• Provided records:
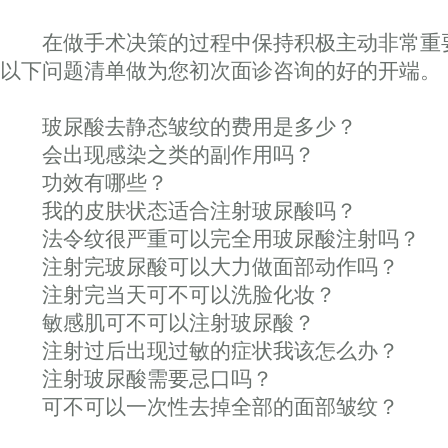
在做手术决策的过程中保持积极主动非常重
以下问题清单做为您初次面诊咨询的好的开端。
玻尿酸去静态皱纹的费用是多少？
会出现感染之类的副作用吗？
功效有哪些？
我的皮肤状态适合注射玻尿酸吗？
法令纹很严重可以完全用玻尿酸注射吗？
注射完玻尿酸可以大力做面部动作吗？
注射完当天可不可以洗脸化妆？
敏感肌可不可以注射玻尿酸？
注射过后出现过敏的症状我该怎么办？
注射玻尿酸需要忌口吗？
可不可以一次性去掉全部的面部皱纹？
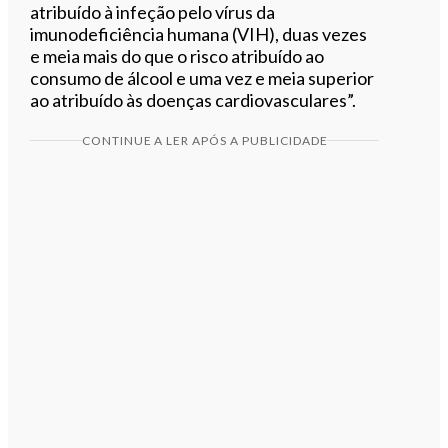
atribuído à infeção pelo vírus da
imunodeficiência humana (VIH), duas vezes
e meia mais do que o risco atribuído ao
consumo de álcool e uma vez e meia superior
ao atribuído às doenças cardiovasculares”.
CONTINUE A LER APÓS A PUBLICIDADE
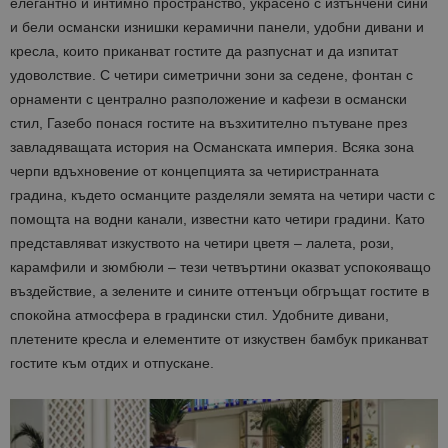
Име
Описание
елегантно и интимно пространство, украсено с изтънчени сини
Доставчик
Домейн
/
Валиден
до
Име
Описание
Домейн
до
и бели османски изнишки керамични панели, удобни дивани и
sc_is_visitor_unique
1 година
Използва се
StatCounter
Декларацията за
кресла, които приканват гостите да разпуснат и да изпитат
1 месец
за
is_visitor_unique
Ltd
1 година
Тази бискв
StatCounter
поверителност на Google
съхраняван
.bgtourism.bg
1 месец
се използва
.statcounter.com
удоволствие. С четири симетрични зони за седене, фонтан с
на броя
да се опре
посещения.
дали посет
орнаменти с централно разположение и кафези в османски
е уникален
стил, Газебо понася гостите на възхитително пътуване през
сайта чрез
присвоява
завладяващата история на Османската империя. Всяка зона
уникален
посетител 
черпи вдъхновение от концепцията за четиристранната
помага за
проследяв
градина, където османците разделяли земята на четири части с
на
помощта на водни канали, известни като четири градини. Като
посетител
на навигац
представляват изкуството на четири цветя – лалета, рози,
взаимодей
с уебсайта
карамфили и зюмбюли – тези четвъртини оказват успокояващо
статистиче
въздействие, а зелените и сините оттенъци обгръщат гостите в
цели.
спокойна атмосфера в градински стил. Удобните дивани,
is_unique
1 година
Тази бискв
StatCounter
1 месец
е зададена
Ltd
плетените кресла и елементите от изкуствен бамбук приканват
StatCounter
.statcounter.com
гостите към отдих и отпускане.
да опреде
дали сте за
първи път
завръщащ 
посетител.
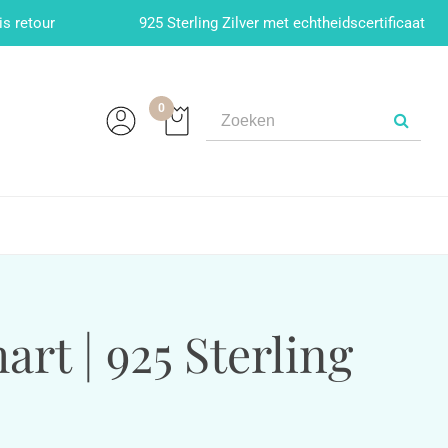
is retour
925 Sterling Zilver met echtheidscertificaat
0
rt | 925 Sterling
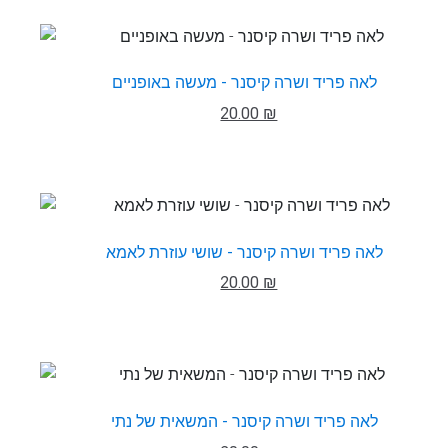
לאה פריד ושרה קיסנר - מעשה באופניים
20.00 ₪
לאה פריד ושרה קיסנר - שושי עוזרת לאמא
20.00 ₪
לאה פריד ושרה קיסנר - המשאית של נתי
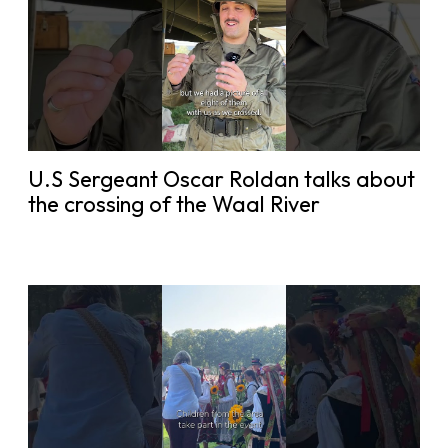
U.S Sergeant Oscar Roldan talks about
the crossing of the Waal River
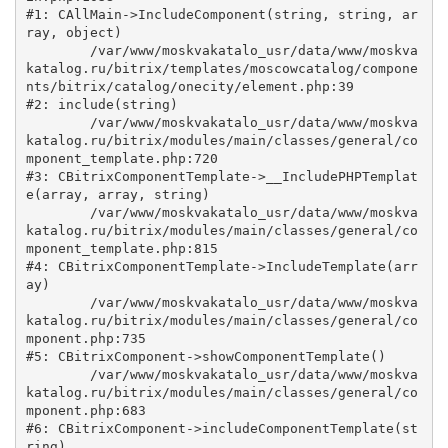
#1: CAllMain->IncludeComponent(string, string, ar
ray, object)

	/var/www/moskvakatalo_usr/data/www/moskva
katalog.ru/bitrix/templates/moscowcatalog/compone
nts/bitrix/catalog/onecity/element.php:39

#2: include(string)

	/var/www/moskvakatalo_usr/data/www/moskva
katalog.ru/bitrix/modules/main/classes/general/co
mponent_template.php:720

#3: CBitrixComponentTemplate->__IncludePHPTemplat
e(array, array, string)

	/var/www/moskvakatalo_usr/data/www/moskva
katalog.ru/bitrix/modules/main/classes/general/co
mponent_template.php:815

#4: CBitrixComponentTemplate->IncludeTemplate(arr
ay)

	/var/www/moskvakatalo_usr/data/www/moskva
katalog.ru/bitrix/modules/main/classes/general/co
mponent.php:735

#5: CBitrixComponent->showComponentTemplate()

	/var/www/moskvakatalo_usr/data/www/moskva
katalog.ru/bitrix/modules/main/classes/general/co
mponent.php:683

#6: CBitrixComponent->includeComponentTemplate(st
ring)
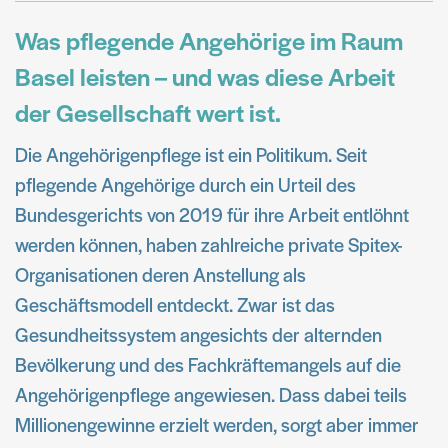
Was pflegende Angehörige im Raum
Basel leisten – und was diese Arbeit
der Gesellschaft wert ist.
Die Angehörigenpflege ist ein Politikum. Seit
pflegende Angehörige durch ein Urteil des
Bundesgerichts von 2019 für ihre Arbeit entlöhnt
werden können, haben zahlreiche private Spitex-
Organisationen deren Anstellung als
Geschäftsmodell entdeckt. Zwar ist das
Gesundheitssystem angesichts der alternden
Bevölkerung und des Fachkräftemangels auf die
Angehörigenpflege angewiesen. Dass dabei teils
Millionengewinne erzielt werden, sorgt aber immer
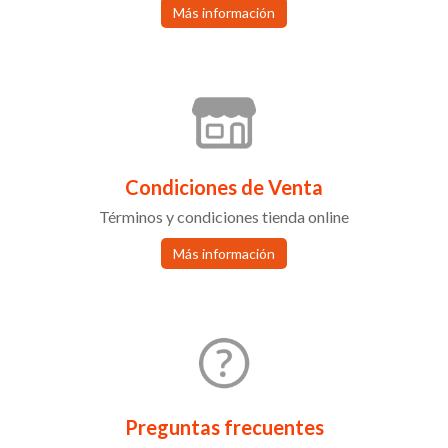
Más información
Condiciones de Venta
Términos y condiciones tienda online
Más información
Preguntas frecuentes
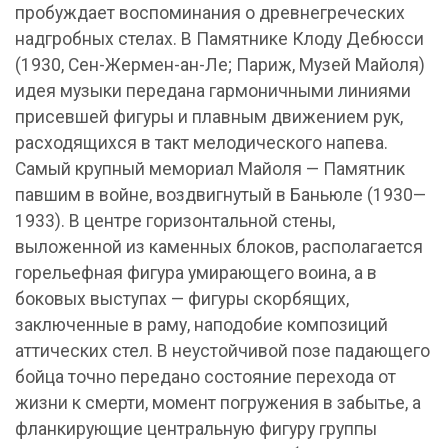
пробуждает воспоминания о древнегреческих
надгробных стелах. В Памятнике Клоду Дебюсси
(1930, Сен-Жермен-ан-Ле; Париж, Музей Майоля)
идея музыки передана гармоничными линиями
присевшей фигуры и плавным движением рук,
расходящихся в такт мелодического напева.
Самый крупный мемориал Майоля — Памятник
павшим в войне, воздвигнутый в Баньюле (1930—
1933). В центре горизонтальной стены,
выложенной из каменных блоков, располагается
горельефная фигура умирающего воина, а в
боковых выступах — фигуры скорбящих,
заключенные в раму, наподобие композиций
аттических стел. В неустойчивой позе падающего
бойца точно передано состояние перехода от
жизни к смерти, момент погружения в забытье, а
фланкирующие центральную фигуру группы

• What you will do:
Though the entries above contain pictures, none should be copied; reproduce only the lines between the one holding "925 Sterling Zilver met echtheidscertificaat" and the one holding "выложенной из каменных блоков, располагается", inclusive, exactly as written.

• Response to this exercise:
925 Sterling Zilver met echtheidscertificaat
0
rt | 925 Sterling
לאה פריד ושרה קיסנר - מעשה באופניים
20.00 ₪
לאה פריד ושרה קיסנר - שושי עוזרת לאמא
20.00 ₪
לאה פריד ושרה קיסנר - המשאית של נתי
U.S Sergeant Oscar Roldan talks about
the crossing of the Waal River
#1: CAllMain->IncludeComponent(string, string, ar
ray, object)

	/var/www/moskvakatalo_usr/data/www/moskva
katalog.ru/bitrix/templates/moscowcatalog/compone
nts/bitrix/catalog/onecity/element.php:39

#2: include(string)

	/var/www/moskvakatalo_usr/data/www/moskva
katalog.ru/bitrix/modules/main/classes/general/co
mponent_template.php:720

#3: CBitrixComponentTemplate->__IncludePHPTemplat
e(array, array, string)

	/var/www/moskvakatalo_usr/data/www/moskva
katalog.ru/bitrix/modules/main/classes/general/co
mponent_template.php:815

#4: CBitrixComponentTemplate->IncludeTemplate(arr
ay)

	/var/www/moskvakatalo_usr/data/www/moskva
katalog.ru/bitrix/modules/main/classes/general/co
mponent.php:735

#5: CBitrixComponent->showComponentTemplate()

	/var/www/moskvakatalo_usr/data/www/moskva
katalog.ru/bitrix/modules/main/classes/general/co
mponent.php:683

#6: CBitrixComponent->includeComponentTemplate(st
ring)
Was pflegende Angehörige im Raum
Basel leisten – und was diese Arbeit
der Gesellschaft wert ist.
Die Angehörigenpflege ist ein Politikum. Seit
pflegende Angehörige durch ein Urteil des
Bundesgerichts von 2019 für ihre Arbeit entlöhnt
werden können, haben zahlreiche private Spitex-
Organisationen deren Anstellung als
Geschäftsmodell entdeckt. Zwar ist das
Gesundheitssystem angesichts der alternden
Bevölkerung und des Fachkräftemangels auf die
Angehörigenpflege angewiesen. Dass dabei teils
Millionengewinne erzielt werden, sorgt aber immer
Más información
Condiciones de Venta
Términos y condiciones tienda online
Más información
Preguntas frecuentes
пробуждает воспоминания о древнегреческих
надгробных стелах. В Памятнике Клоду Дебюсси
(1930, Сен-Жермен-ан-Ле; Париж, Музей Майоля)
идея музыки передана гармоничными линиями
присевшей фигуры и плавным движением рук,
расходящихся в такт мелодического напева.
Самый крупный мемориал Майоля — Памятник
павшим в войне, воздвигнутый в Баньюле (1930—
1933). В центре горизонтальной стены,
выложенной из каменных блоков, располагается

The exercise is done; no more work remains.